(Collected data)
• • •

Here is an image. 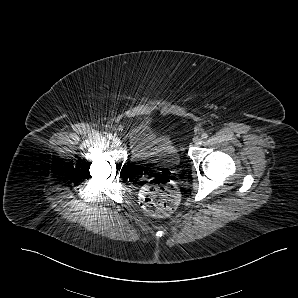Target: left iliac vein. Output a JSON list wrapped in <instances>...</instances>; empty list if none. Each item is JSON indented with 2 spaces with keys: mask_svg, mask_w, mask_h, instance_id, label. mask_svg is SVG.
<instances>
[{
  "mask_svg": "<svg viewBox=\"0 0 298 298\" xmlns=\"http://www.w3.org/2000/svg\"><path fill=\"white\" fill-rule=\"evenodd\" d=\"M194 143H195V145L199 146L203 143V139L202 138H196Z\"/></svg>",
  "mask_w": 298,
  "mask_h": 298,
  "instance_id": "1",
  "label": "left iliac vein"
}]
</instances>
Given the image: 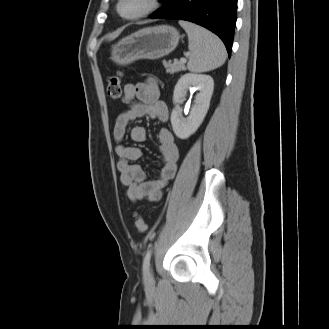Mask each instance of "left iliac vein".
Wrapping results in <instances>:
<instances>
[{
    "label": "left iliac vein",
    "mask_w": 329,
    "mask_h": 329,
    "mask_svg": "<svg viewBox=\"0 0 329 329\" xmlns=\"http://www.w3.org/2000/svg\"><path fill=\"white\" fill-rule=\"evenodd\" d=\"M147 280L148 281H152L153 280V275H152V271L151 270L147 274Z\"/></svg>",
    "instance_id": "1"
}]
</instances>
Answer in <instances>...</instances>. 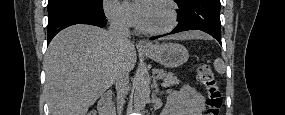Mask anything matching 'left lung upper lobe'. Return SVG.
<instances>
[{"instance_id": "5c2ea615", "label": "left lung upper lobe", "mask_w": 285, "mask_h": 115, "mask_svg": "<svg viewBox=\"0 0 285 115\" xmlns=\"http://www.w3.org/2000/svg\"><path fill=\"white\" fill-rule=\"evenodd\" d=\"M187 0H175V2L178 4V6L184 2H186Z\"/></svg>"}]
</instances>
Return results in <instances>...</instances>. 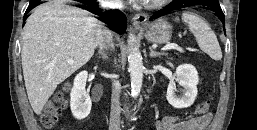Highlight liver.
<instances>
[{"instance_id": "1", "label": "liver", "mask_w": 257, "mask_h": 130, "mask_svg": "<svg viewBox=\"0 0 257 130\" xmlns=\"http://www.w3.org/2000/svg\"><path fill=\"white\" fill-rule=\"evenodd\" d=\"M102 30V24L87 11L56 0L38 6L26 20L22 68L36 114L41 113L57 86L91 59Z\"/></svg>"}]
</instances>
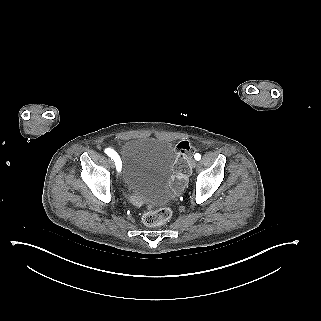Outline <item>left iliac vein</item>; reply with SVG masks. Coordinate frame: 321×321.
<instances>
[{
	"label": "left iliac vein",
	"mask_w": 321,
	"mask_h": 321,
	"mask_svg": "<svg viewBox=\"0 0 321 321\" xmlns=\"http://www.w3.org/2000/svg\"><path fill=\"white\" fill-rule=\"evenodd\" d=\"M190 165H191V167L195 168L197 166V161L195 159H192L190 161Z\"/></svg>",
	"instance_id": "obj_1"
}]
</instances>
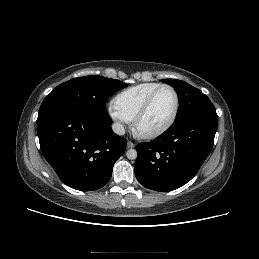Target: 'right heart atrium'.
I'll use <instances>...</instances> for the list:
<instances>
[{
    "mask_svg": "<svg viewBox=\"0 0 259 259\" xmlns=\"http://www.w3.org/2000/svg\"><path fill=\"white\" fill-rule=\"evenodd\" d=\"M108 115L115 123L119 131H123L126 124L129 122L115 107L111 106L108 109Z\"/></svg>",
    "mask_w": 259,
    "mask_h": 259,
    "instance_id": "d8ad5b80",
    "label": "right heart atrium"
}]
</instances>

• • •

> [WORK ITEM]:
Pictures do not belong in your copy; restate word for word the lines from the one containing "Outline <item>left iliac" through the last line of the records above.

> [RESPONSE TO THIS TASK]:
Outline <item>left iliac vein</item>; reply with SVG masks. Coordinate frame: 321×321.
<instances>
[{
	"label": "left iliac vein",
	"mask_w": 321,
	"mask_h": 321,
	"mask_svg": "<svg viewBox=\"0 0 321 321\" xmlns=\"http://www.w3.org/2000/svg\"><path fill=\"white\" fill-rule=\"evenodd\" d=\"M190 165H191V167L195 168L197 166V161L195 159H192L190 161Z\"/></svg>",
	"instance_id": "obj_1"
}]
</instances>
Target: 'right heart atrium'.
I'll use <instances>...</instances> for the list:
<instances>
[{
    "mask_svg": "<svg viewBox=\"0 0 259 259\" xmlns=\"http://www.w3.org/2000/svg\"><path fill=\"white\" fill-rule=\"evenodd\" d=\"M108 115L115 123L119 131H123L126 124L129 122L115 107L111 106L108 109Z\"/></svg>",
    "mask_w": 259,
    "mask_h": 259,
    "instance_id": "d8ad5b80",
    "label": "right heart atrium"
}]
</instances>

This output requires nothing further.